======== Data shown ========
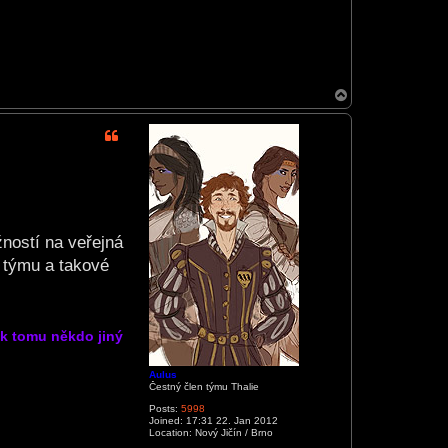
T
o
p
žností na veřejná
 týmu a takové
k tomu někdo jiný
Aulus
Čestný člen týmu Thalie
Posts:
5998
Joined:
17:31 22. Jan 2012
Location:
Nový Jičín / Brno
========
**Required action**
From the first line to the last, repeat the records exactly, leaving out the pictures.

**Task answer**
T
o
p
žností na veřejná
 týmu a takové
k tomu někdo jiný
Aulus
Čestný člen týmu Thalie
Posts:
5998
Joined:
17:31 22. Jan 2012
Location:
Nový Jičín / Brno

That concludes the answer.